* THE TASK
Each record is to be duplicated exactly, with nothing added.

* ENTRIES SHOWN

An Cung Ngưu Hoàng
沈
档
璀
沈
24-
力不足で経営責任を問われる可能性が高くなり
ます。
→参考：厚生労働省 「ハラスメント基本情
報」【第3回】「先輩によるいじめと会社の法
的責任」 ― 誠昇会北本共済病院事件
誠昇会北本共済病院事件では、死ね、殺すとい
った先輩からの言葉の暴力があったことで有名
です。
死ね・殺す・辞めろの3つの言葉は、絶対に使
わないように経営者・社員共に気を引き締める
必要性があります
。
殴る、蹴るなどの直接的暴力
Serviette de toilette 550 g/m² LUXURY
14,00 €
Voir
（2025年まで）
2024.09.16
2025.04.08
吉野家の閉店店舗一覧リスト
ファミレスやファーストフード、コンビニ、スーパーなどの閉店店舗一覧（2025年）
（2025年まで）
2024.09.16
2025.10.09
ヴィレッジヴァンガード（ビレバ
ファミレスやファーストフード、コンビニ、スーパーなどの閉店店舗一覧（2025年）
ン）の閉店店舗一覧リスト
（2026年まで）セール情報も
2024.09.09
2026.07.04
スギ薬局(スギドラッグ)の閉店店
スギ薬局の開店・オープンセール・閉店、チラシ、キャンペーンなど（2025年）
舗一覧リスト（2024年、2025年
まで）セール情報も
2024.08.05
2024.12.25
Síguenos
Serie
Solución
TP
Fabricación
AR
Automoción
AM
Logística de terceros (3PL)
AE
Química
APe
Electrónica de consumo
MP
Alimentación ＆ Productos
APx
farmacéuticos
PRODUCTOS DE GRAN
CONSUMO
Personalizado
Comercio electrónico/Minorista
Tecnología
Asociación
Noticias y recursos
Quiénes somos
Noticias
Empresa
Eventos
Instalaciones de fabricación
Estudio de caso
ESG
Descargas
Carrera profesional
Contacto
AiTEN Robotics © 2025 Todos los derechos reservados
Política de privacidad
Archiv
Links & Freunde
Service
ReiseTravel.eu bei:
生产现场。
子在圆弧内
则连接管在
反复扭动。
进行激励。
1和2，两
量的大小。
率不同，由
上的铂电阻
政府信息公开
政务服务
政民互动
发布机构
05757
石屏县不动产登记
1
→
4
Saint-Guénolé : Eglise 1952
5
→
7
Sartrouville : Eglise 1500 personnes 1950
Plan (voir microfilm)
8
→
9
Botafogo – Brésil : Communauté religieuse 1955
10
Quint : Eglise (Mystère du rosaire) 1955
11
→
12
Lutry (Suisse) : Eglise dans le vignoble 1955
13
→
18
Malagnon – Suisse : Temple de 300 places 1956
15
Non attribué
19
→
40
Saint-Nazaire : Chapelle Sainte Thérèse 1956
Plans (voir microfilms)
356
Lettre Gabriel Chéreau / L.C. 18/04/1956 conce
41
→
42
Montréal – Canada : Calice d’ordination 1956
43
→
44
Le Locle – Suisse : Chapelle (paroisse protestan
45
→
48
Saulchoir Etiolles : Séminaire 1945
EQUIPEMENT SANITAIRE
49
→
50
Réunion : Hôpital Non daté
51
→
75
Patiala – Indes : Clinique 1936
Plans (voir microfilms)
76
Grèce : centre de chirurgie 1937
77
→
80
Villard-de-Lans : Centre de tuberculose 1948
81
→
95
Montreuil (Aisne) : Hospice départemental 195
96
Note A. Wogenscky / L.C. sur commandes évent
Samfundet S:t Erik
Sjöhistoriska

* ANSWER
An Cung Ngưu Hoàng
沈
档
璀
沈
24-
力不足で経営責任を問われる可能性が高くなり
ます。
→参考：厚生労働省 「ハラスメント基本情
報」【第3回】「先輩によるいじめと会社の法
的責任」 ― 誠昇会北本共済病院事件
誠昇会北本共済病院事件では、死ね、殺すとい
った先輩からの言葉の暴力があったことで有名
です。
死ね・殺す・辞めろの3つの言葉は、絶対に使
わないように経営者・社員共に気を引き締める
必要性があります
。
殴る、蹴るなどの直接的暴力
Serviette de toilette 550 g/m² LUXURY
14,00 €
Voir
（2025年まで）
2024.09.16
2025.04.08
吉野家の閉店店舗一覧リスト
ファミレスやファーストフード、コンビニ、スーパーなどの閉店店舗一覧（2025年）
（2025年まで）
2024.09.16
2025.10.09
ヴィレッジヴァンガード（ビレバ
ファミレスやファーストフード、コンビニ、スーパーなどの閉店店舗一覧（2025年）
ン）の閉店店舗一覧リスト
（2026年まで）セール情報も
2024.09.09
2026.07.04
スギ薬局(スギドラッグ)の閉店店
スギ薬局の開店・オープンセール・閉店、チラシ、キャンペーンなど（2025年）
舗一覧リスト（2024年、2025年
まで）セール情報も
2024.08.05
2024.12.25
Síguenos
Serie
Solución
TP
Fabricación
AR
Automoción
AM
Logística de terceros (3PL)
AE
Química
APe
Electrónica de consumo
MP
Alimentación ＆ Productos
APx
farmacéuticos
PRODUCTOS DE GRAN
CONSUMO
Personalizado
Comercio electrónico/Minorista
Tecnología
Asociación
Noticias y recursos
Quiénes somos
Noticias
Empresa
Eventos
Instalaciones de fabricación
Estudio de caso
ESG
Descargas
Carrera profesional
Contacto
AiTEN Robotics © 2025 Todos los derechos reservados
Política de privacidad
Archiv
Links & Freunde
Service
ReiseTravel.eu bei:
生产现场。
子在圆弧内
则连接管在
反复扭动。
进行激励。
1和2，两
量的大小。
率不同，由
上的铂电阻
政府信息公开
政务服务
政民互动
发布机构
05757
石屏县不动产登记
1
→
4
Saint-Guénolé : Eglise 1952
5
→
7
Sartrouville : Eglise 1500 personnes 1950
Plan (voir microfilm)
8
→
9
Botafogo – Brésil : Communauté religieuse 1955
10
Quint : Eglise (Mystère du rosaire) 1955
11
→
12
Lutry (Suisse) : Eglise dans le vignoble 1955
13
→
18
Malagnon – Suisse : Temple de 300 places 1956
15
Non attribué
19
→
40
Saint-Nazaire : Chapelle Sainte Thérèse 1956
Plans (voir microfilms)
356
Lettre Gabriel Chéreau / L.C. 18/04/1956 conce
41
→
42
Montréal – Canada : Calice d’ordination 1956
43
→
44
Le Locle – Suisse : Chapelle (paroisse protestan
45
→
48
Saulchoir Etiolles : Séminaire 1945
EQUIPEMENT SANITAIRE
49
→
50
Réunion : Hôpital Non daté
51
→
75
Patiala – Indes : Clinique 1936
Plans (voir microfilms)
76
Grèce : centre de chirurgie 1937
77
→
80
Villard-de-Lans : Centre de tuberculose 1948
81
→
95
Montreuil (Aisne) : Hospice départemental 195
96
Note A. Wogenscky / L.C. sur commandes évent
Samfundet S:t Erik
Sjöhistoriska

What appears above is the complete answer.